9 Replies Latest reply on Jan 25, 2012 5:14 AM by Stephen Coy


    Bernhard Günter Newbie


      my next question is: what happend to the "SecurityAssociation" is AS 7 CR1.

      We use the SecurityAssociation for handling our own security mechanism.


      It seems like that it is no longer supported? I haven't found anything about it yet.


      Can anybody help me?



        • 1. Re: SecurityAssociation
          jaikiran pai Master

          How/Where were you using that class in previous versions?

          • 2. Re: SecurityAssociation
            Bernhard Günter Newbie

            The principal we are using for cross cutting concerns likeuser, mandator, version, etc.

            We are using following methods for our security on a rich client or seam web frontend

            - SecurityAssociation.setPrincipal(principal);

            - SecurityAssociation.setCredential(credential);


            On the server side we are using follwing methods to evaluate these values by @SecurityDomain and @Rolesallowed:



            • 3. Re: SecurityAssociation
              Bernhard Günter Newbie

              After I read the painfull thread: "jboss-as-client 7.0.0.CR1?"

              It is clear - which means for our project: No Jboss 7.0

              • 4. Re: SecurityAssociation
                Bernhard Günter Newbie


                I am still wondering what happen to the SecurityAssociation.

                I was using it to get and manipulating the current caller principal in the current context in a ejb.

                If there a different way to retrieve and set the current principal and its crendential?


                Can anybody help me?





                • 5. Re: SecurityAssociation
                  Darran Lofthouse Master

                  To actually set these values you can still use the ClientLoginModule to make the association so that it can be used for authentication on the next call.


                  For the authentication stage is there a reason you can't just supply your own login module to perform the verification?

                  • 6. Re: SecurityAssociation
                    Bernhard Günter Newbie

                    We are having a own login module, bu wer are using the principal to transport cross cutting concerning informations.
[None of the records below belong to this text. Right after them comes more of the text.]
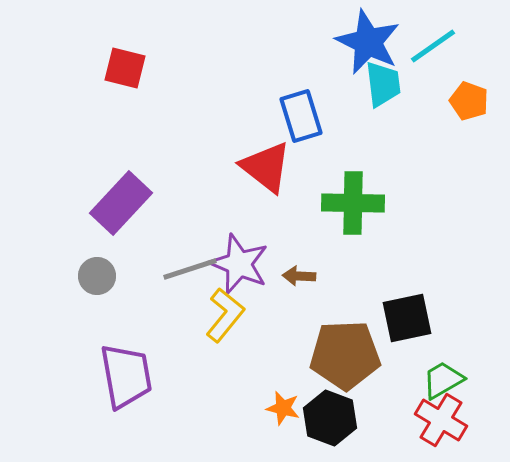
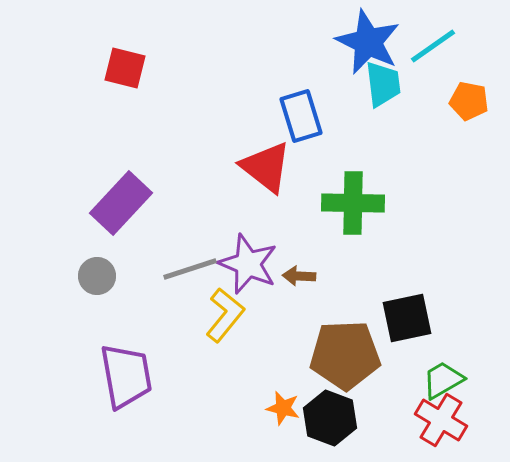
orange pentagon: rotated 9 degrees counterclockwise
purple star: moved 9 px right
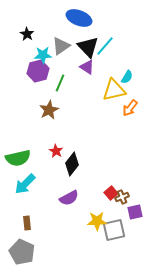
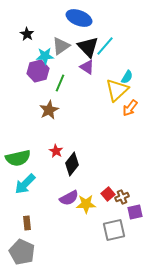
cyan star: moved 2 px right, 1 px down
yellow triangle: moved 3 px right; rotated 30 degrees counterclockwise
red square: moved 3 px left, 1 px down
yellow star: moved 11 px left, 17 px up
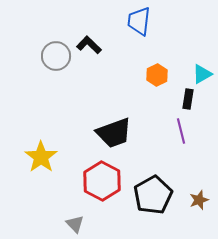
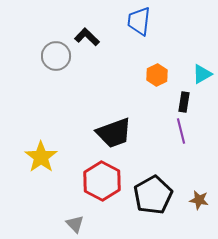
black L-shape: moved 2 px left, 8 px up
black rectangle: moved 4 px left, 3 px down
brown star: rotated 30 degrees clockwise
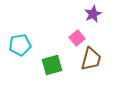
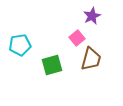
purple star: moved 1 px left, 2 px down
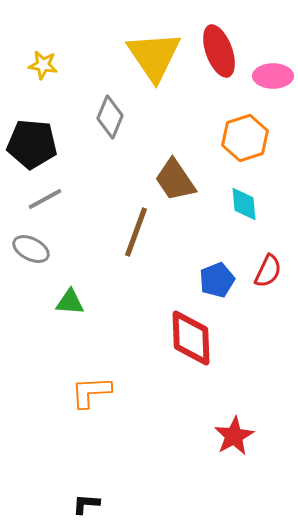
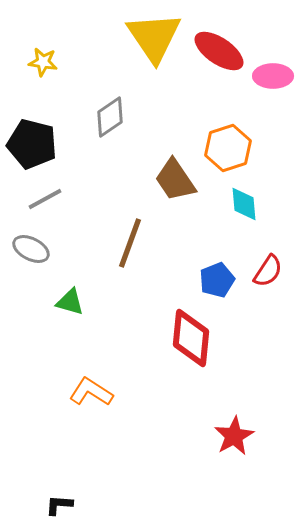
red ellipse: rotated 36 degrees counterclockwise
yellow triangle: moved 19 px up
yellow star: moved 3 px up
gray diamond: rotated 33 degrees clockwise
orange hexagon: moved 17 px left, 10 px down
black pentagon: rotated 9 degrees clockwise
brown line: moved 6 px left, 11 px down
red semicircle: rotated 8 degrees clockwise
green triangle: rotated 12 degrees clockwise
red diamond: rotated 8 degrees clockwise
orange L-shape: rotated 36 degrees clockwise
black L-shape: moved 27 px left, 1 px down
E.g. multi-client capability which decides in a hibernate inteceptor which database schema used.


                    Does anybody know, how accessing the current principal in the context?

                    • 7. Re: SecurityAssociation
                      Bernhard Günter Newbie


                      by availability of JBoss 7.1-B1 I came back to evaluate migration effort from jboss 4 to 7.

                      I still facing the Problem of the missing SecurityAssociation. I’ve searched for hours around, but I found nothing.


                      I am setting the caller principal in a Servlet (or RMI Client) by contextProperties.put(Context.SECURITY_PRINCIPAL, ...)


                      I have an interceptor which modifies each SQL Database call with the principal-coded dependent db-schema.

                      We used before SecurityAssociation.getPrincipal() - How can get the current caller principal without the SecurityAssociation?

                      ejbcontext.getCallerPrincipal() is not delivering the principal which was set in the calling context. It delivers anonymous.


                      Our DatabaseLoginModule is also using the SecurityAssociation.getPrincipal and SecurityAssociation.getCredential().


                      Unfortunately I found not much documentation about security and jboss 7.


                      I appreciate any help.




                      • 8. Re: SecurityAssociation
                        Vesuv Mitarbeiter Newbie



                        I think it is now "SecurityContextAssociation". Don't know, if it has all the "old" features, but it has some of them.

                        I hope, it helps someone.



                        • 9. Re: SecurityAssociation
                          Stephen Coy Master

                          JBoss AS7.x security is built on PicketBox. You may have more luck over there.


                          Also, if you have a look at the discussion @RolesAllowed, @DenyAll require presence of org.jboss.ejb3.annotation.SecurityDomain? you will find useful information on properly setting up the security domain in the jboss-ejb3.xml file, which replaces the old jboss.xml file. Additionally I posted some code that does some arquillian based integration testing of security elements by performing a JAAS login.


                          The ClientLoginModule used in AS7.1CR1b is found in the picketbox-4.0.6.Beta2.jar. There's a source jar for this in the maven repository.


                          The fact that you're getting anonymous as the caller principal tells me that you need to update your login module. My test code did exactly that until I included the ClientLoginModule in my javax.security.auth.login.Configuration object.